- **What this task involves**: Quote the records beneath, complete and exact. Leave out images.
+++
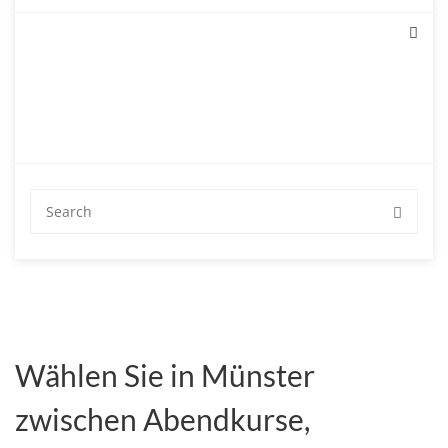
Herausforderung wird, die Ihnen Spaß machen wird.
Mit einem Rumänischkurs tauchen Sie in eine andere
Kultur ein, was allein schon die Mühe wert ist.
Wählen Sie in Münster
zwischen Abendkurse,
+++
- **Final answer**:
Herausforderung wird, die Ihnen Spaß machen wird.
Mit einem Rumänischkurs tauchen Sie in eine andere
Kultur ein, was allein schon die Mühe wert ist.
Wählen Sie in Münster
zwischen Abendkurse,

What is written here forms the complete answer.